Déchets dangereux américains: le Québec plus permissif et moins cher
«Quand on parle de contribuer à l’économie québécoise, c’est exactement le contraire: ça va nous coûter de l’argent», dénonce Martine Ouellet


Anne Caroline Desplanques
Le Québec est une destination privilégiée des exportateurs de déchets dangereux, car on y est moins regardant et moins cher que d’autres juridictions.
Si le mouvement transfrontalier de déchet est géré par le fédéral, ce sont les provinces qui créent les critères d’octroi des permis pour les producteurs de déchets, les transporteurs et les installations de traitement, explique Environnement Canada.
Et «le Québec n’est pas aussi strict que d’autres, dont l’Ontario», indique Sabaa Khan, avocate spécialiste en droit international de l’environnement et du commerce international, et directrice générale de la Fondation David Suzuki.
Les entreprises que nous avons contactées martèlent toutes qu’elles évoluent dans un marché hautement réglementé.
« Stablex traite les matières dangereuses, elle ne les génère pas. Notre entreprise s’est toujours souciée de son impact dans le milieu», a fait valoir le directeur général de l'entreprise Michel Perron à l'Assemblée national le 18 mars. Il a souligné que sa compagnie «se soumet à des normes environnementales très strictes que fait respecter le ministère de l’Environnement» (MELCCFP).
Denis Beaulieu de Terrapure ajoute que ces normes les force à procéder annuellement à des tests pour vérifier leur émissions, notamment, et à les communiquer au ministère.
Et c'est justement là que le bât blesse, note Mme Khan : les entreprises ne doivent pas se soumettre à des audits indépendants et n’ont pas à fournir autant de documents qu’en Ontario, elles font elle-même le suivi environnemental.

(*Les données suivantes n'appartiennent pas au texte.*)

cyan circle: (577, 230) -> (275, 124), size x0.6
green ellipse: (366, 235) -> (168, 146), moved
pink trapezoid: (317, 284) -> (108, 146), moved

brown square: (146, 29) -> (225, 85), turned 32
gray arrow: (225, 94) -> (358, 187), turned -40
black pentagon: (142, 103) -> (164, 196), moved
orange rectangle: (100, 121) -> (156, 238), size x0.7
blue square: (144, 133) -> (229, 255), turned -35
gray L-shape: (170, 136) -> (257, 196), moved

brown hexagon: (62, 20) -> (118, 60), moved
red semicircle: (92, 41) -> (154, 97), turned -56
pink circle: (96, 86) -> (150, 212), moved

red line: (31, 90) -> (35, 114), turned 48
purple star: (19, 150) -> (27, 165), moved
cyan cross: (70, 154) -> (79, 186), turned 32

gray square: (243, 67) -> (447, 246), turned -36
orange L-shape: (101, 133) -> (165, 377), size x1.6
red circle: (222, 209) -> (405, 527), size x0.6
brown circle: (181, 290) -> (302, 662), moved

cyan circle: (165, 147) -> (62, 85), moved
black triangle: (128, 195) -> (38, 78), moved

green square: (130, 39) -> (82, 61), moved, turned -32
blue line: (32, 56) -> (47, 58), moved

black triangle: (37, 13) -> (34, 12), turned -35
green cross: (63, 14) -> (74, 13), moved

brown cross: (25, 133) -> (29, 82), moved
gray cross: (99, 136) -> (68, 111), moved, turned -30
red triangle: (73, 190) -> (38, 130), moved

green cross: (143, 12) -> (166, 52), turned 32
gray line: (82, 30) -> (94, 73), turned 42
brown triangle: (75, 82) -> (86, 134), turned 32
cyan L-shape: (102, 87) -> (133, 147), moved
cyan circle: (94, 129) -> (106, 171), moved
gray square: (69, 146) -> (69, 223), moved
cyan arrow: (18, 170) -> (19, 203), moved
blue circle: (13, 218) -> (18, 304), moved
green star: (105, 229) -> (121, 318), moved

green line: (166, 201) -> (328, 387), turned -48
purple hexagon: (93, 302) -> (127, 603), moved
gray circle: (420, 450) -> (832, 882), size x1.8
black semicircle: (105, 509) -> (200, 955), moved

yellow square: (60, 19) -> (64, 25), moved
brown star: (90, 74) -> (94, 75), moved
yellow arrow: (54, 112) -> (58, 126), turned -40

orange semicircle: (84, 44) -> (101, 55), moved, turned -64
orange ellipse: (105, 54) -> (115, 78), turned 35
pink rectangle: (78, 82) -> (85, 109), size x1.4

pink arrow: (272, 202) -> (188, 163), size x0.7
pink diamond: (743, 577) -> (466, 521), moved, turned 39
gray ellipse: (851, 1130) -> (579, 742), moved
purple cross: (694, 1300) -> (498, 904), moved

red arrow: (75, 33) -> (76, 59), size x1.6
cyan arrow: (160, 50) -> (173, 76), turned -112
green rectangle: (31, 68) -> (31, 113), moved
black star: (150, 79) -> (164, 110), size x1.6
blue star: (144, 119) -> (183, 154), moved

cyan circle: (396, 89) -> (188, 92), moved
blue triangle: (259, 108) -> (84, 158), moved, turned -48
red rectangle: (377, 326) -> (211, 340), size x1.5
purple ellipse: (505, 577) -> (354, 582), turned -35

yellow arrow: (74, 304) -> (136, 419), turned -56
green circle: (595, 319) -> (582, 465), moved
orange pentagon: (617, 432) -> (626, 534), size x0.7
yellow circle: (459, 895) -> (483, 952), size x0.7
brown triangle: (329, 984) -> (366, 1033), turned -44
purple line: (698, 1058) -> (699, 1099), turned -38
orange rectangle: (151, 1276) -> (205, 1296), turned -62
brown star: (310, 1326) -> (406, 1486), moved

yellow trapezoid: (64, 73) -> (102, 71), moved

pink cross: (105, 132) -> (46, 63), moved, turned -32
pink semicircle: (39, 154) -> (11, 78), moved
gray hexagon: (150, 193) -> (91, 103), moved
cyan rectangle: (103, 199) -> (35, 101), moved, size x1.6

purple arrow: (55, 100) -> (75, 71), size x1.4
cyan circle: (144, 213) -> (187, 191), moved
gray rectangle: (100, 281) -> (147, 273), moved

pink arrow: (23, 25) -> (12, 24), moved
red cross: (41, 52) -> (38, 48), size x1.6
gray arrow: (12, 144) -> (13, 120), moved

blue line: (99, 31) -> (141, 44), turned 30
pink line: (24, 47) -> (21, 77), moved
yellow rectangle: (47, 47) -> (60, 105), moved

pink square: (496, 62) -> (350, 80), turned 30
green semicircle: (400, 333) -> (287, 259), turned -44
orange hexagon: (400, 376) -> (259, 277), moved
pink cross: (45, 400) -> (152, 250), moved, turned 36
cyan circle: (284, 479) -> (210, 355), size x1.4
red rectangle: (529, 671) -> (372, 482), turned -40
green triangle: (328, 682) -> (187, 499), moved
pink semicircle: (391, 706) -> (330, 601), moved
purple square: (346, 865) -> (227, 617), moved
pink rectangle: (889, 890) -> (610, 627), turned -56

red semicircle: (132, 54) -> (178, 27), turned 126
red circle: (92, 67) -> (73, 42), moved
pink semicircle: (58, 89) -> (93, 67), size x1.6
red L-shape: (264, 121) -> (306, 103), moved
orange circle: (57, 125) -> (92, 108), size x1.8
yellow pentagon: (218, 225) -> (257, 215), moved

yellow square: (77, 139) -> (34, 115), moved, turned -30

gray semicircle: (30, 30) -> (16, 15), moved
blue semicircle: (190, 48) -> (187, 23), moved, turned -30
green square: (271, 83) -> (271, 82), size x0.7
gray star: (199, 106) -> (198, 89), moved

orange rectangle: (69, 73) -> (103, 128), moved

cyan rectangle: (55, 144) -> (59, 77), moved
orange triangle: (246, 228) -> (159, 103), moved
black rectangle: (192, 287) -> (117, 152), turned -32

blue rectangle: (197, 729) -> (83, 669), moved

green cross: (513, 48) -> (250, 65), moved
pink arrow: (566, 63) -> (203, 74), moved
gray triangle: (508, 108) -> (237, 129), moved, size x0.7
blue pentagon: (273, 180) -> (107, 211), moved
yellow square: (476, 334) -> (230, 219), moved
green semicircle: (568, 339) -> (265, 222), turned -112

Cette régulation moins regardante permet aux entrepreneurs d’ici d’offrir des prix moindres que celles des États-Unis ou du reste du Canada, d'après Jim Puckett, fondateur du Basel Action Network qui se consacre aux mouvements transfrontaliers des déchets dangereux.
Stratégie économique perdante
Pour Mme Khan, «ça fait partie de la stratégie économique du Québec», car «c’est une industrie très lucrative».
Mais «quand on parle de contribuer à l’économie québécoise, c’est exactement le contraire: ça va nous coûter de l’argent», prévient l’ex-ministre péquiste Martine Ouellet, maintenant à la tête de Climat Québec.
Elle explique que recevoir des déchets dangereux à un coût pour l’environnement et pour la santé qui est épongé par les contribuables et non pas par les sociétés privées qui font des profits en important ces matières.

L’accord entre le Canada et les États-Unis qui régit les déplacements transfrontaliers de déchets dangereux prévoit que le pays importateur doit être clairement informé de ce qu’il reçoit et y consente. De fait, Ottawa pourrait fermer la porte en cessant de signer les formulaires de consentement ou imposer des tarifs à l’importation de ces matières, indiquent les experts que nous avons consultés.
Pour Mme Khan, il est urgent de revoir cette entente, car la déréglementation en cours aux États-Unis va y accroître la production de déchets dangereux et doper les quantités envoyées chez nous. Elle souligne que l’Agence de protection de l’environnement des États-Unis (EPA) a annulé mi-mars 31 normes environnementales.